Steroid inhalers for all asthma subgroups?
Here’s a pharma-funded follow-up study of a trial showing that their drug is good for all asthma subgroups. Normally I’d be sceptical, but in this case the drug is an inhaled corticosteroid and the observational evidence suggests that in mild recent-onset asthma, once daily, low-dose budesonide decreases severe asthma-related event risk, reduces lung function decline, and improves symptom control similarly across all symptom subgroups. Budesonide is now off patent and costs £17.71 for 100 daily doses of 400 mcg in the UK. But in the USA it’s a very different picture: Wikipedia suggests $100-200 per month.
BMJ 10-17 Dec 2016 Vol 355
SDM for low-risk chest pain
SDM stands for shared decision making. The more I use the term, the less I like it, but the more I think about the concept, the more it seems to me a possible way out of the mess that medicine is in. Victor Montori writes beautifully about this. He also does great work on decision tools. These have to be very context specific, and the context here is the US health system, where there are strong cultural, legal and financial incentives to over-investigate low risk patients who present to emergency rooms with any kind of chest pain. Does the provision of a shared decision aid make much difference to this? No, not much, but a little. Admissions for cardiac testing were 15% fewer in the intervention arm. The decision aid, which took one minute of clinical time to administer, also increased patient knowledge and engagement.

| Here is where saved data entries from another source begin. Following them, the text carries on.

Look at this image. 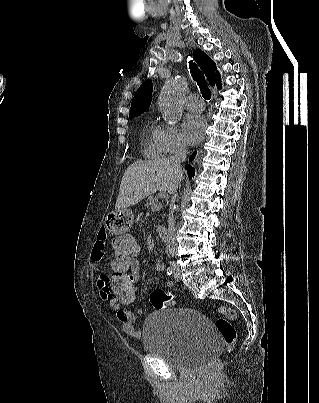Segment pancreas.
Listing matches in <instances>:
<instances>
[{"mask_svg":"<svg viewBox=\"0 0 319 403\" xmlns=\"http://www.w3.org/2000/svg\"><path fill=\"white\" fill-rule=\"evenodd\" d=\"M158 203H159V200H158L157 197H154V196H148L147 197V200H146V206L147 207H150L151 209H153L154 206L157 205ZM161 207H162V205L157 210H160Z\"/></svg>","mask_w":319,"mask_h":403,"instance_id":"obj_1","label":"pancreas"}]
</instances>
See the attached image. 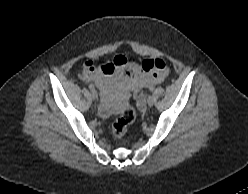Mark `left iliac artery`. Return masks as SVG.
Instances as JSON below:
<instances>
[{
  "instance_id": "44dca946",
  "label": "left iliac artery",
  "mask_w": 248,
  "mask_h": 194,
  "mask_svg": "<svg viewBox=\"0 0 248 194\" xmlns=\"http://www.w3.org/2000/svg\"><path fill=\"white\" fill-rule=\"evenodd\" d=\"M154 90V88L153 87H150V91H153Z\"/></svg>"
}]
</instances>
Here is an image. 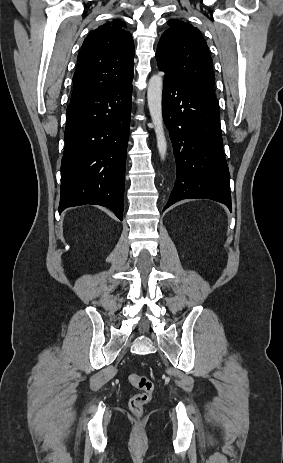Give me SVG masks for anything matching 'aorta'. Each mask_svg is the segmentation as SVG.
<instances>
[{"label":"aorta","mask_w":283,"mask_h":463,"mask_svg":"<svg viewBox=\"0 0 283 463\" xmlns=\"http://www.w3.org/2000/svg\"><path fill=\"white\" fill-rule=\"evenodd\" d=\"M162 89L163 79L160 74L153 75L148 83L147 101L152 123L157 139V148L162 160L167 152V141L165 138L162 117Z\"/></svg>","instance_id":"1"}]
</instances>
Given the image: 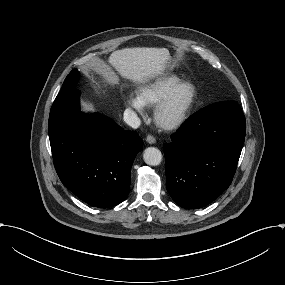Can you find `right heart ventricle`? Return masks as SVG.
Wrapping results in <instances>:
<instances>
[{
    "label": "right heart ventricle",
    "instance_id": "e07e8e85",
    "mask_svg": "<svg viewBox=\"0 0 285 285\" xmlns=\"http://www.w3.org/2000/svg\"><path fill=\"white\" fill-rule=\"evenodd\" d=\"M182 78L174 74H163L145 83L138 89L137 96L148 107H155Z\"/></svg>",
    "mask_w": 285,
    "mask_h": 285
}]
</instances>
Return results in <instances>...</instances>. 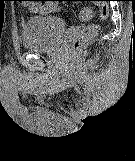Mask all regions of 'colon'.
<instances>
[{
    "label": "colon",
    "instance_id": "5ec220e1",
    "mask_svg": "<svg viewBox=\"0 0 135 161\" xmlns=\"http://www.w3.org/2000/svg\"><path fill=\"white\" fill-rule=\"evenodd\" d=\"M31 1V0H30ZM50 1H56V0H50ZM97 4L100 9L99 18L101 20H104L107 18L109 14V8L108 5L103 3V1H98ZM94 13V5H84L81 10V16L84 18H89ZM99 29V25L96 23L89 24L85 26L73 39L72 41V48L75 51H78L83 48V46L86 44V42L93 37Z\"/></svg>",
    "mask_w": 135,
    "mask_h": 161
}]
</instances>
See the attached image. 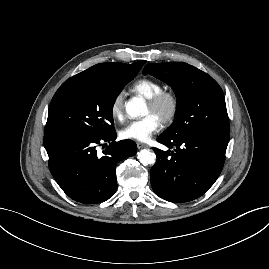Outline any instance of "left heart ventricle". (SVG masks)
I'll use <instances>...</instances> for the list:
<instances>
[{"label": "left heart ventricle", "mask_w": 269, "mask_h": 269, "mask_svg": "<svg viewBox=\"0 0 269 269\" xmlns=\"http://www.w3.org/2000/svg\"><path fill=\"white\" fill-rule=\"evenodd\" d=\"M148 114H153V115H155L156 117H158L159 119H160V117H161V112H154V111H152V110L149 108V106L147 105L146 110H145V115H148Z\"/></svg>", "instance_id": "b2bd125f"}]
</instances>
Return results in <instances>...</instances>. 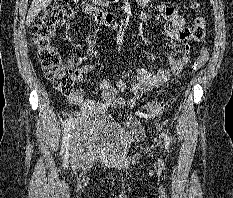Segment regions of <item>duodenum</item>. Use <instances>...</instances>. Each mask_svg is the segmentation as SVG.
<instances>
[{"label":"duodenum","instance_id":"duodenum-1","mask_svg":"<svg viewBox=\"0 0 233 198\" xmlns=\"http://www.w3.org/2000/svg\"><path fill=\"white\" fill-rule=\"evenodd\" d=\"M83 11L89 15H92L95 18V20L100 24H111L115 21L114 15L109 14V13H105L102 11H97L88 2L84 3Z\"/></svg>","mask_w":233,"mask_h":198}]
</instances>
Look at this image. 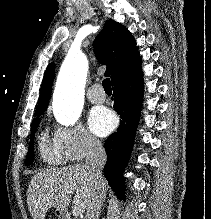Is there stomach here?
Returning a JSON list of instances; mask_svg holds the SVG:
<instances>
[{"mask_svg": "<svg viewBox=\"0 0 211 219\" xmlns=\"http://www.w3.org/2000/svg\"><path fill=\"white\" fill-rule=\"evenodd\" d=\"M55 213L59 214V216H61L63 214V212L61 210H59V209H57Z\"/></svg>", "mask_w": 211, "mask_h": 219, "instance_id": "0dacf381", "label": "stomach"}]
</instances>
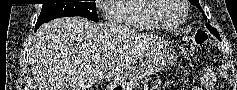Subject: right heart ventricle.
I'll return each mask as SVG.
<instances>
[{
    "label": "right heart ventricle",
    "mask_w": 237,
    "mask_h": 90,
    "mask_svg": "<svg viewBox=\"0 0 237 90\" xmlns=\"http://www.w3.org/2000/svg\"><path fill=\"white\" fill-rule=\"evenodd\" d=\"M146 7H153L150 0H118L108 7V24L114 28L156 29V23L151 20L152 14H144Z\"/></svg>",
    "instance_id": "obj_1"
}]
</instances>
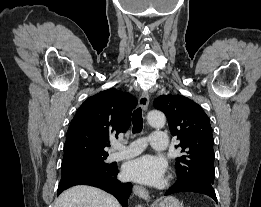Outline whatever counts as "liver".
Segmentation results:
<instances>
[{
  "instance_id": "liver-1",
  "label": "liver",
  "mask_w": 261,
  "mask_h": 207,
  "mask_svg": "<svg viewBox=\"0 0 261 207\" xmlns=\"http://www.w3.org/2000/svg\"><path fill=\"white\" fill-rule=\"evenodd\" d=\"M53 207H120L117 199L95 187L78 185L65 190Z\"/></svg>"
}]
</instances>
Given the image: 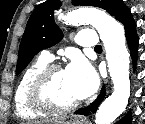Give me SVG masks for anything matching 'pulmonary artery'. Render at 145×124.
I'll list each match as a JSON object with an SVG mask.
<instances>
[{"label":"pulmonary artery","instance_id":"obj_1","mask_svg":"<svg viewBox=\"0 0 145 124\" xmlns=\"http://www.w3.org/2000/svg\"><path fill=\"white\" fill-rule=\"evenodd\" d=\"M76 42L82 47H96L98 45L96 31L94 29L81 30L76 37ZM40 57L47 61L53 59V55L48 50H43Z\"/></svg>","mask_w":145,"mask_h":124}]
</instances>
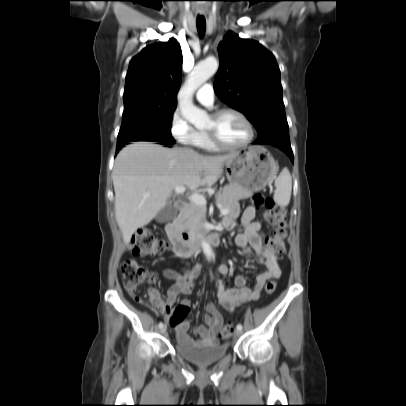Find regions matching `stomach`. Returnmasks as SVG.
<instances>
[{
  "mask_svg": "<svg viewBox=\"0 0 406 406\" xmlns=\"http://www.w3.org/2000/svg\"><path fill=\"white\" fill-rule=\"evenodd\" d=\"M277 168L272 155L262 146L234 153L225 165L230 184L251 192L261 191L274 178Z\"/></svg>",
  "mask_w": 406,
  "mask_h": 406,
  "instance_id": "0dacf381",
  "label": "stomach"
}]
</instances>
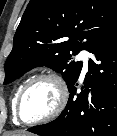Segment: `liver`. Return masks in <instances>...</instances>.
Here are the masks:
<instances>
[{"label":"liver","mask_w":117,"mask_h":136,"mask_svg":"<svg viewBox=\"0 0 117 136\" xmlns=\"http://www.w3.org/2000/svg\"><path fill=\"white\" fill-rule=\"evenodd\" d=\"M9 136H33V135L26 133L24 131H19V132L11 133Z\"/></svg>","instance_id":"liver-1"}]
</instances>
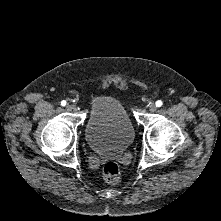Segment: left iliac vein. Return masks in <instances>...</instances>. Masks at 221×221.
Segmentation results:
<instances>
[{"label":"left iliac vein","instance_id":"left-iliac-vein-1","mask_svg":"<svg viewBox=\"0 0 221 221\" xmlns=\"http://www.w3.org/2000/svg\"><path fill=\"white\" fill-rule=\"evenodd\" d=\"M149 110H150L151 112H155V111L157 110V106H156L154 103H152V104L149 106Z\"/></svg>","mask_w":221,"mask_h":221}]
</instances>
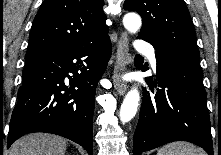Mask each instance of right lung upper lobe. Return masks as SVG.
Returning a JSON list of instances; mask_svg holds the SVG:
<instances>
[{"label": "right lung upper lobe", "mask_w": 221, "mask_h": 155, "mask_svg": "<svg viewBox=\"0 0 221 155\" xmlns=\"http://www.w3.org/2000/svg\"><path fill=\"white\" fill-rule=\"evenodd\" d=\"M103 5V0H45L33 21L28 49L81 45L106 35Z\"/></svg>", "instance_id": "obj_1"}]
</instances>
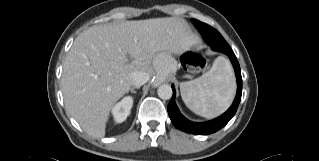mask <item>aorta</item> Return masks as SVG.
<instances>
[{"mask_svg": "<svg viewBox=\"0 0 319 161\" xmlns=\"http://www.w3.org/2000/svg\"><path fill=\"white\" fill-rule=\"evenodd\" d=\"M158 96L163 100H168L172 97V88L168 84H163L159 86L157 90Z\"/></svg>", "mask_w": 319, "mask_h": 161, "instance_id": "762f6f07", "label": "aorta"}]
</instances>
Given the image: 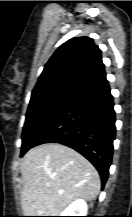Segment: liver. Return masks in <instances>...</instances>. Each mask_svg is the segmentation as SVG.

Plant of the Week: Pyrus communis “Doyenné du Comice”
This is the time of partridges and pears, and I love eating both, though seldom together. Comice pears start to appear in English shops in November and become scarce around the end of January. They need to be big, irregular, and grown in a cold climate.
The Comice started as a French com-ees in 1849 but is now most definitely a British comiss. If you happen to have a big warm wall you could grow this kind of pear tree as an espalier, but I always think it is a waste of garden space to grow food which you can buy in shops. Since comices are easily the best pears, there is little point in growing any other kind, so save your nice wall or orchard space for some other sort of fruit altogether: an unobtainable variety of peach, perhaps, or a rare fig from Read’s Nursery, or a Blenheim Orange apple tree.
Keep your big, ugly green-brown comice pears in a warm room and test them daily for ripeness by gently pressing near the stem. Cut and peel them with care over a plate with plenty of tissue to wipe the juice off your fingers after eating. Bliss.